Anche di Roberto Venturini aveva parlato la Ghiribelli come di un partecipante alle predette sedute spiritiche. Anche lui, ascoltato nel febbraio del 1996, avrebbe dichiarato: "...Mi viene chiesto se sono a conoscenza che l'Indovino faceva il mago o comunque si intendeva di magia e rispondo negativamente. Indovino non mi ha mai parlato di magia, né ho sentito fare da altri discorsi che lui era esperto di tale arte."

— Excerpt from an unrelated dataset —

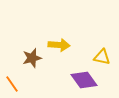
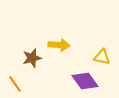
purple diamond: moved 1 px right, 1 px down
orange line: moved 3 px right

All'interno della Procura di Firenze stava, però, maturando l'idea che fosse lui a fornire i proiettili calibro 22 con la H impressa sul fondello a coloro che commettevano materialmente i delitti storicamente attribuiti al Mostro di Firenze.
Amico di Pacciani, anzi - si dice - uno dei pochi amici del contadino di Mercatale, appassionato di caccia, negli anni '80 il Toscano era stato appuntato dei carabinieri della caserma di Mercatale, finchè questa non venne soppressa e inglobata nella caserma di San Casciano. Era andato in pensione nel 1992, all'età di cinquantanove anni.
Stando alle dichiarazioni del Lotti, risultò essere appunto il fornitore delle cartucce calibro 22. Secondo il Lotti, il carabiniere le passava al Vanni che poi le consegnava al Pacciani, in un giro un po' strano e forse inutile.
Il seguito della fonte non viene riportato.